_Exercise description_: Identify each line below that contains the word "inclusief", and copy it out.
== Extracted records
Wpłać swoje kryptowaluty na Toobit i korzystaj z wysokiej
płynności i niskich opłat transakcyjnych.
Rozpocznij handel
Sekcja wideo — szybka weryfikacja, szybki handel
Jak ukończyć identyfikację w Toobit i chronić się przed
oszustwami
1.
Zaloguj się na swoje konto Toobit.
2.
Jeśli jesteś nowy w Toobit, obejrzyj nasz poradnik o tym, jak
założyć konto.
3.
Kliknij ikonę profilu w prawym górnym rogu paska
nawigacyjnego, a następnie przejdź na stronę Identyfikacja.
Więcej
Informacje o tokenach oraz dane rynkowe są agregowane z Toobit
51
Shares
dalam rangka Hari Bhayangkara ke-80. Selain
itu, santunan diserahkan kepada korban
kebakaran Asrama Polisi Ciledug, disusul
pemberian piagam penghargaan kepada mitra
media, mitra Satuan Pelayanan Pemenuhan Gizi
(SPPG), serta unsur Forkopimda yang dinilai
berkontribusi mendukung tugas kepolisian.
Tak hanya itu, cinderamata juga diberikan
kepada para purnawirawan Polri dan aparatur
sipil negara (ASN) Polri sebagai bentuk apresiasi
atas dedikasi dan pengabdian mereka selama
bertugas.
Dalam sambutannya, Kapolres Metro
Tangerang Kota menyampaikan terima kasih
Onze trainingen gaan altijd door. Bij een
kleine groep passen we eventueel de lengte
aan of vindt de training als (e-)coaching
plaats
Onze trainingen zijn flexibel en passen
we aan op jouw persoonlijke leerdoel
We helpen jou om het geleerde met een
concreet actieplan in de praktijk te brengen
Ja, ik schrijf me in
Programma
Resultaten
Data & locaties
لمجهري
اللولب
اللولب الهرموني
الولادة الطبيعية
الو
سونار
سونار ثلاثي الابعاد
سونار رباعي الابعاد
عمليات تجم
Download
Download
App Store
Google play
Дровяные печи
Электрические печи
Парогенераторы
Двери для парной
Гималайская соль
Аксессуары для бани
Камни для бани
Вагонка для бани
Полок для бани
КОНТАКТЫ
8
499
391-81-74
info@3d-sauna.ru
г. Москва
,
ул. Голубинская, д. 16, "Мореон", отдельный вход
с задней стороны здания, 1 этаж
====
== Extracted records
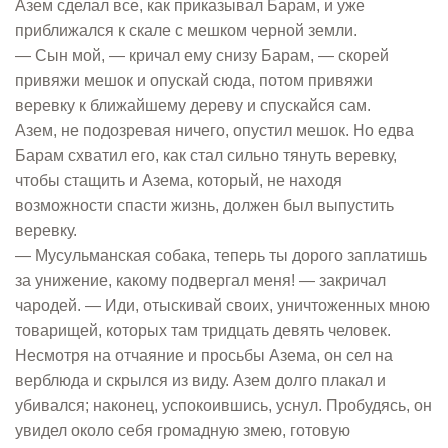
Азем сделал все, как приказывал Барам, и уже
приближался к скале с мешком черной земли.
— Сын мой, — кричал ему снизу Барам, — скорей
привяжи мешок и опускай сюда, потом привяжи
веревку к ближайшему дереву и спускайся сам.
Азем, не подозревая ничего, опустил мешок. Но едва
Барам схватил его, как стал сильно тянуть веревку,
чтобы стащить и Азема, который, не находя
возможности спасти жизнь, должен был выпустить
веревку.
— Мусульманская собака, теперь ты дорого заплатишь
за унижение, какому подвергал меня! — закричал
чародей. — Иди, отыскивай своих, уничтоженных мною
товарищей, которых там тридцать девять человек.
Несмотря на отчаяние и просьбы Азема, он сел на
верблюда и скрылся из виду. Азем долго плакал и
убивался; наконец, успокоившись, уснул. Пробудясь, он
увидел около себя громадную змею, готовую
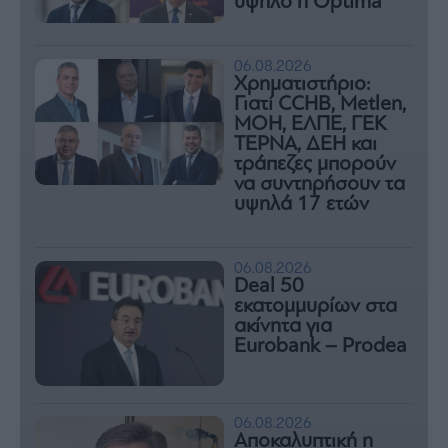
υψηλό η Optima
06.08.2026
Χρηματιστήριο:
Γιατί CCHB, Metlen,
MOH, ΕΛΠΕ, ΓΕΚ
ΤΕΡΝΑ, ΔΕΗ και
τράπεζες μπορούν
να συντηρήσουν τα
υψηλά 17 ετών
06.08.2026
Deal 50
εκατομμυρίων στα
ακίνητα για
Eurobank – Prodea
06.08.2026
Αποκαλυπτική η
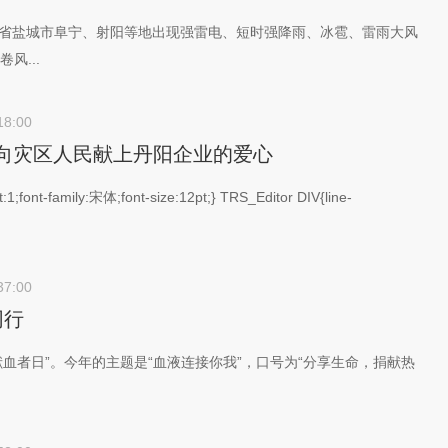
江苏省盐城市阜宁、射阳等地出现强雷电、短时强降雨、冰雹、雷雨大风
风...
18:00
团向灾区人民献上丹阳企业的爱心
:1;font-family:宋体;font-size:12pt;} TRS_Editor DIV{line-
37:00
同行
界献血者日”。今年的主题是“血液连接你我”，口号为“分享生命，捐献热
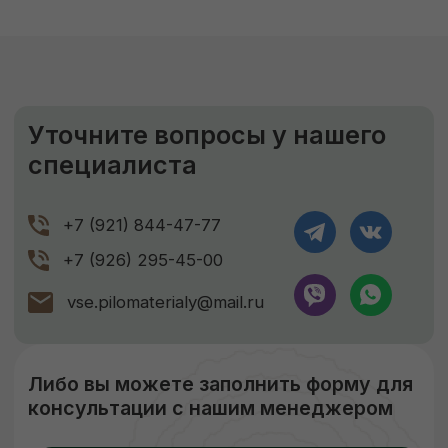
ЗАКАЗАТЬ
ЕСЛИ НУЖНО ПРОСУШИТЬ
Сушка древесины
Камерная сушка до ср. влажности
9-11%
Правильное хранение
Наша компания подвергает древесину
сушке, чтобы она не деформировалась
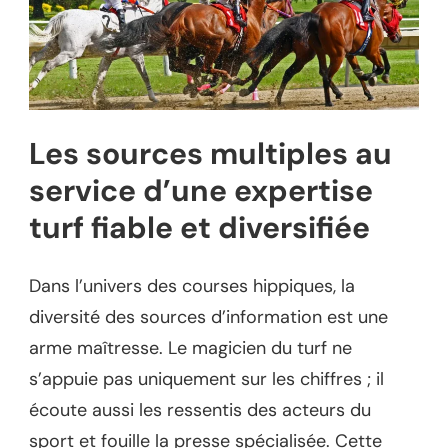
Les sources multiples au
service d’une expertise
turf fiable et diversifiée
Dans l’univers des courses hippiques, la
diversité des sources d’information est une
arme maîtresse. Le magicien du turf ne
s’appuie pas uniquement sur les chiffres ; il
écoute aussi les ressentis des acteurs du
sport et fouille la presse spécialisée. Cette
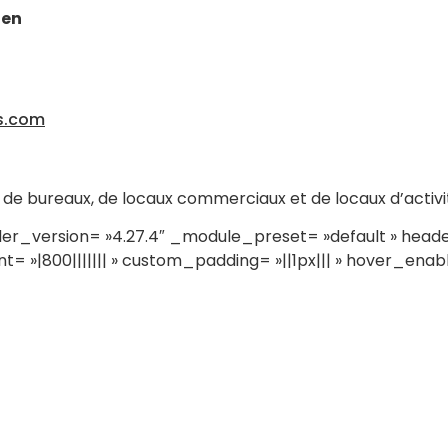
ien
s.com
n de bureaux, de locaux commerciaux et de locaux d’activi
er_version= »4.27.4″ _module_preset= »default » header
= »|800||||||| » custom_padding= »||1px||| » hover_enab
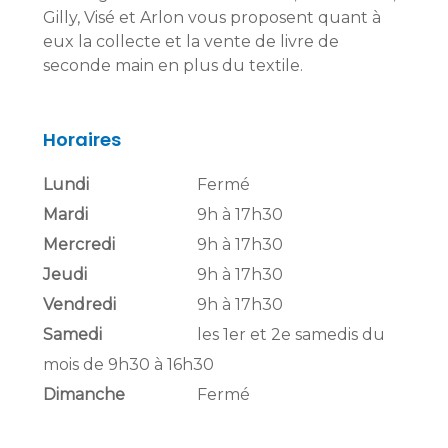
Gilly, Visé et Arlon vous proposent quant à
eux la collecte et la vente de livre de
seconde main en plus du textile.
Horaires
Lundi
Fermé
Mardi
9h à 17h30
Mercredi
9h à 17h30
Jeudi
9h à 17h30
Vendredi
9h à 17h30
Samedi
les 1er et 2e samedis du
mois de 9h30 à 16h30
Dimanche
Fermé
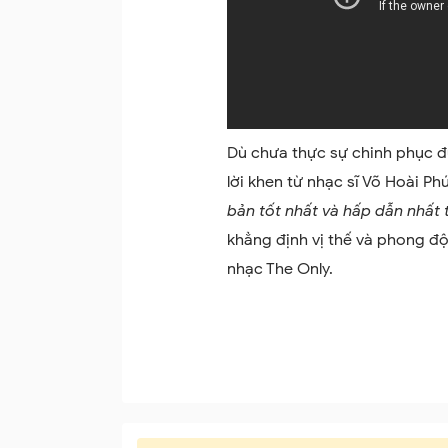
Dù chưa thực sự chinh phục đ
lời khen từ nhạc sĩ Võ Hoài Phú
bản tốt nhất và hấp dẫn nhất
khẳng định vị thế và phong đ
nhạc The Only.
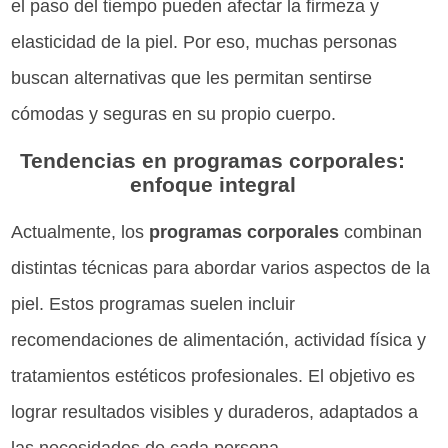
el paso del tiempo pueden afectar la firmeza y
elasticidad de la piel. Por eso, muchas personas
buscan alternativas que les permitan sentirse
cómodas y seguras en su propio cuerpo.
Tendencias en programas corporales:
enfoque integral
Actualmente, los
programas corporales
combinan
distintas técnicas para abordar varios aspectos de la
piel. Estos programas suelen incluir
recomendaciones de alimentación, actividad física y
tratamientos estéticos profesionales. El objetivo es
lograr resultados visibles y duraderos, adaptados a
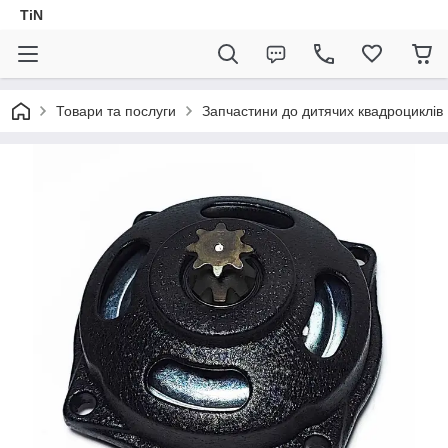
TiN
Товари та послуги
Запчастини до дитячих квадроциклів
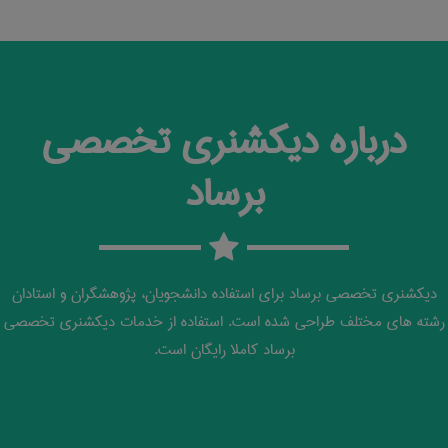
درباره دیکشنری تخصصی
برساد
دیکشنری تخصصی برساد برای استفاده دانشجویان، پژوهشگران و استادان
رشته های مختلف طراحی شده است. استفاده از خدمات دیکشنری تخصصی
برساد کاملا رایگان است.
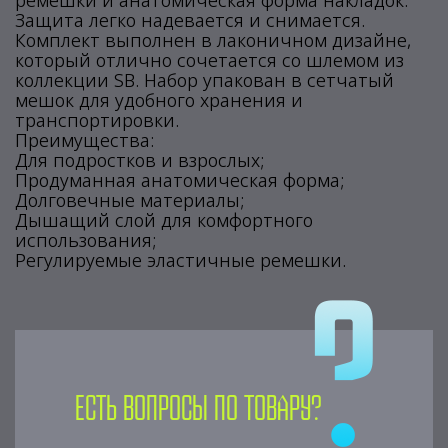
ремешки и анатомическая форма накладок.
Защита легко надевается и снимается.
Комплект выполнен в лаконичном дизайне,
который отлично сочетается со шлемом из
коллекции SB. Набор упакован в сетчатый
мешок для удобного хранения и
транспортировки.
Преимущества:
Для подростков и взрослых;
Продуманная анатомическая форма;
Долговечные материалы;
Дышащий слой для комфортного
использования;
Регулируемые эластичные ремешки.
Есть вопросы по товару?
====
== Extracted records
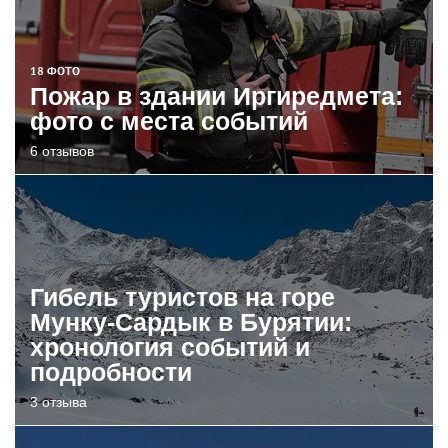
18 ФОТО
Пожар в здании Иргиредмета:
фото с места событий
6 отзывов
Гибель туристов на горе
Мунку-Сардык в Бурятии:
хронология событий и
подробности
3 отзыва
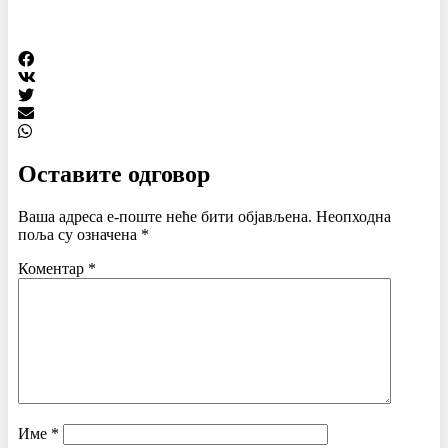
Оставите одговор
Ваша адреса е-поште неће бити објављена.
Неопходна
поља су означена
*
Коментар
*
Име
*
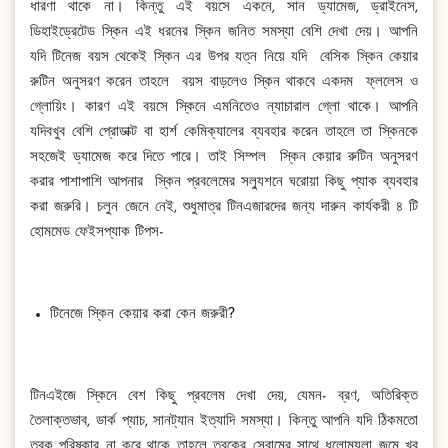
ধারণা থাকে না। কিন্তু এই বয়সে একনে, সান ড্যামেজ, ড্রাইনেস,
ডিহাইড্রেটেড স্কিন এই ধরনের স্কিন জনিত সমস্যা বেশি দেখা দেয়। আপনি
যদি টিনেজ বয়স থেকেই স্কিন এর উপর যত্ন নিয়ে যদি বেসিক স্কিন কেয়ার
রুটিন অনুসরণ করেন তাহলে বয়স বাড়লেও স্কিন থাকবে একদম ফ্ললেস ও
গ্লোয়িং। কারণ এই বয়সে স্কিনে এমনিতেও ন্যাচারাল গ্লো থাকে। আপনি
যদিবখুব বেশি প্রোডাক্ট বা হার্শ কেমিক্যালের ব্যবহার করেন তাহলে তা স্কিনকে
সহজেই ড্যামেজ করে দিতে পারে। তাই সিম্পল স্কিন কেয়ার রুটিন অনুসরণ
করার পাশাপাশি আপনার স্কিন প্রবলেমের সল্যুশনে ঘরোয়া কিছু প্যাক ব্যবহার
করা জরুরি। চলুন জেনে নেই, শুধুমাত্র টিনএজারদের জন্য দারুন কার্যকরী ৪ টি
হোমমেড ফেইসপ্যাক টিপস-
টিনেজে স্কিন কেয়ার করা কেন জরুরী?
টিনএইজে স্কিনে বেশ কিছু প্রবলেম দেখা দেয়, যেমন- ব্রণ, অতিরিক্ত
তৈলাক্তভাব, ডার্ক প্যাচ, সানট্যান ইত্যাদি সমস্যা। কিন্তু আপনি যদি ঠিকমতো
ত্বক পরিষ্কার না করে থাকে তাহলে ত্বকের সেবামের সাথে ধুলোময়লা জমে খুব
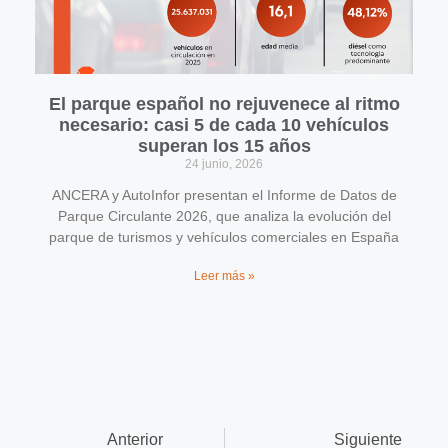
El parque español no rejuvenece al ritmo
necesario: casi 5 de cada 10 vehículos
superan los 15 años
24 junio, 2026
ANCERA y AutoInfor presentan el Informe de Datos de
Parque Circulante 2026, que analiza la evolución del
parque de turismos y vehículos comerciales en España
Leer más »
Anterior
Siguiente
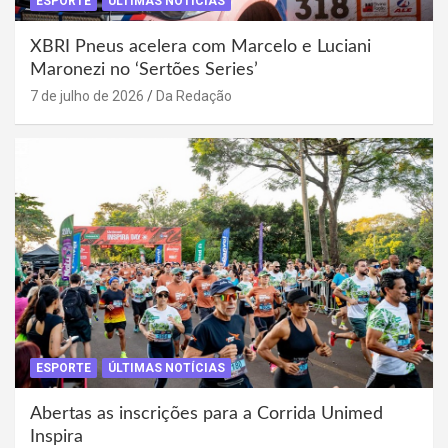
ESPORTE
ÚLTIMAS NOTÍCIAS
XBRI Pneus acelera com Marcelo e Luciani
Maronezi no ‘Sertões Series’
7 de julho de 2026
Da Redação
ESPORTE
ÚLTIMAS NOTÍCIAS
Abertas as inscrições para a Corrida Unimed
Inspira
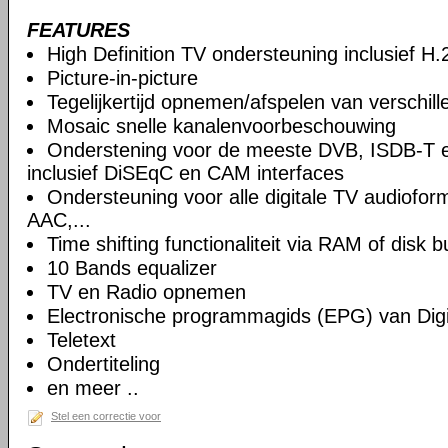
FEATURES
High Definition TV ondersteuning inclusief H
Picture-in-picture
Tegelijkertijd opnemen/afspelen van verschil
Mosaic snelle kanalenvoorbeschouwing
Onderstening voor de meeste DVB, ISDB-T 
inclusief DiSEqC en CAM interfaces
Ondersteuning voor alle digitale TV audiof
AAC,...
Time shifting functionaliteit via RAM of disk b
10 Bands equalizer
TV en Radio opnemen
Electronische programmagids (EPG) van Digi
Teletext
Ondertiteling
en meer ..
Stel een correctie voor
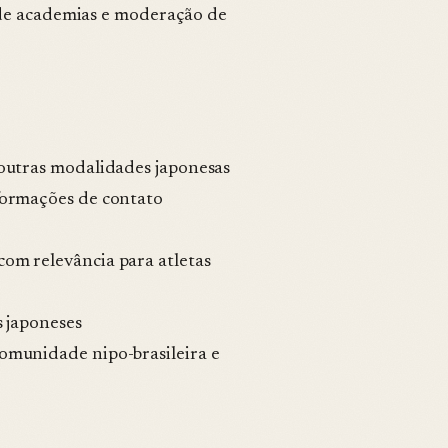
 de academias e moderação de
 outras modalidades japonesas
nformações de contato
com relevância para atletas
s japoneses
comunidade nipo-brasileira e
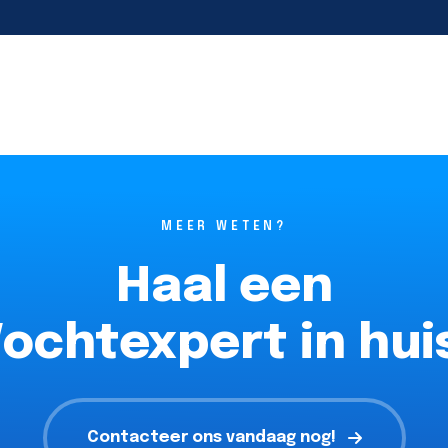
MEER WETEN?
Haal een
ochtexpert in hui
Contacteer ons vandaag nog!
====
_Problem solution_:
High Definition TV ondersteuning inclusief H
inclusief DiSEqC en CAM interfaces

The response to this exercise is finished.